The customer-facing examples of these digital advancements (Uber) are easy to see; but how they impact the complicated world of operations is not always as visible. In many cases these enablers are working behind the scenes to improve processes, drive decisions and solve problems more effectively. For instance, traditional product design processes are now more efficient thanks to modeling and simulation enablers, which can be integrated with traditional ERP solutions; allowing companies to shorten the product development process and “publish” the resulting bill of materials to support Procurement and Manufacturing processes.
Some digitally advanced operations are able to collect, monitor and actively engage the disparate data collected across all of their manufacturing process and equipment. What would you be able to do if all of the information that is manually recorded in a system, generated by a connected press, or created by another system in the manufacturing process was aggregated into a single dashboard or database?
More mature digital operating companies not only store their data for ad hoc analysis, but integrate advanced analytics solutions to continually monitor and analyze this information, in real time. Doing so allows them to constantly identify inefficiencies and production slumps, improving reaction time and decreasing overall scrap and wastes. Those that are furthest along on the maturity scale have integrated real-time response, as well as predictive intervention (e.g., preventative maintenance initiatives) and also use this data to drive decision-making in areas outside of operations (e.g., enabling sales teams to adjust expectations and pricing based on machine-level information).

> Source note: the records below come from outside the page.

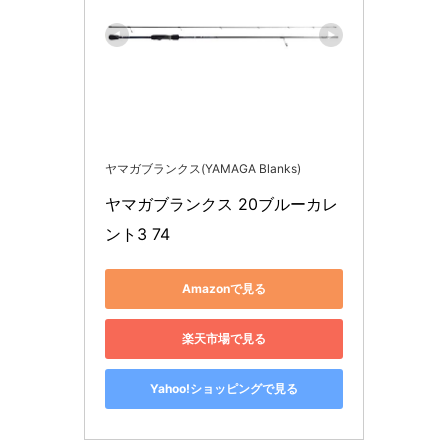
ヤマガブランクス(YAMAGA Blanks)
ヤマガブランクス 20ブルーカレ
ント3 74
Amazonで見る
楽天市場で見る
Yahoo!ショッピングで見る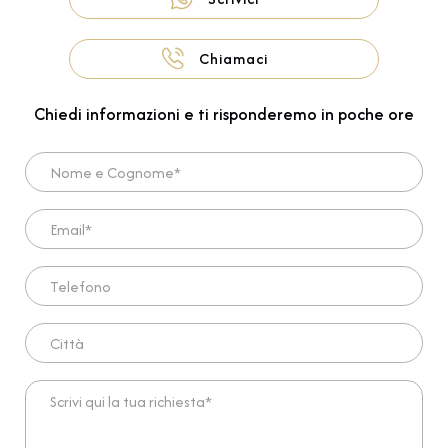
Chiamaci
Chiedi informazioni e ti risponderemo in poche ore
Nome e Cognome*
Email*
Telefono
Città
Scrivi qui la tua richiesta*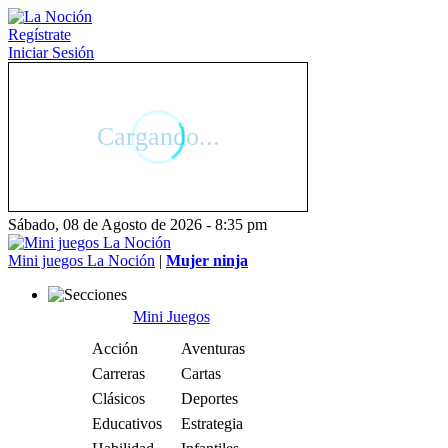
Regístrate
Iniciar Sesión
Sábado, 08 de Agosto de 2026 - 8:35 pm
Mini juegos La Noción
|
Mujer ninja
Mini Juegos
Acción
Aventuras
Carreras
Cartas
Clásicos
Deportes
Educativos
Estrategia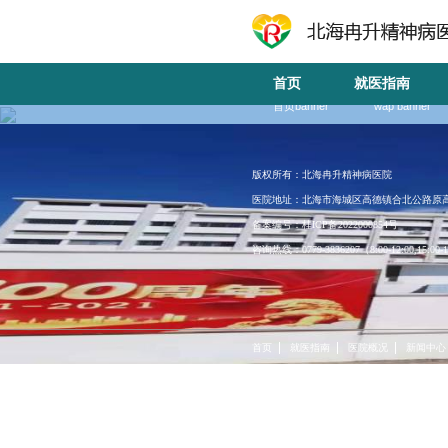
首页
就医指南
首页banner
wap banner
版权所有：北海冉升精神病医院
医院地址：北海市海城区高德镇合北公路原
备案编号：桂ICP备2022000854号
咨询热线：0779-3836207（8:00-12:00,15:00-
首页
就医指南
医院概况
新闻中心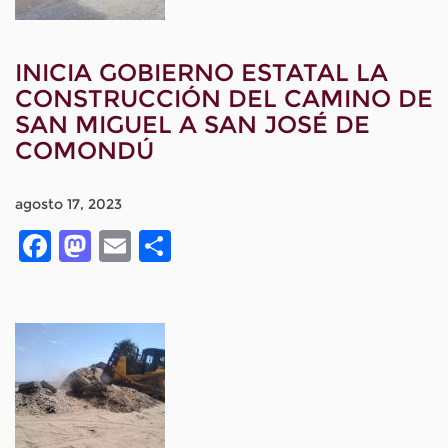
INICIA GOBIERNO ESTATAL LA
CONSTRUCCIÓN DEL CAMINO DE
SAN MIGUEL A SAN JOSÉ DE
COMONDÚ
agosto 17, 2023
Facebook
Mastodon
Email
Compartir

Beyond just monitoring your process and product quality, today’s digital enablers allow you to vary them real time based on operators, temperature, raw materials, time of day (… and the list goes on) to drive more consistent output. What used to take months and was a singular analysis of a snapshot in time is now dynamic in both data and application. GE, for example, currently monitors and analyzes 50 million data elements from 10 million sensors on $1tr of managed assets daily to move customers toward zero unplanned downtime.
The Outlook
Companies around the world are acknowledging the benefits of identifying and integrating such game-changing solutions. Thirty-eight percent of the largest 200 companies by revenue, across sectors, have set up Innovation Centers to help identify and build out these digital initiatives (with 58 percent of top Manufacturing Companies having established them, compared to only 30 percent of Consumer Products & Retail – where innovation is thought to be the most prevalent). The age of digitally enable operations is upon us – the question is: what can your company do with this information?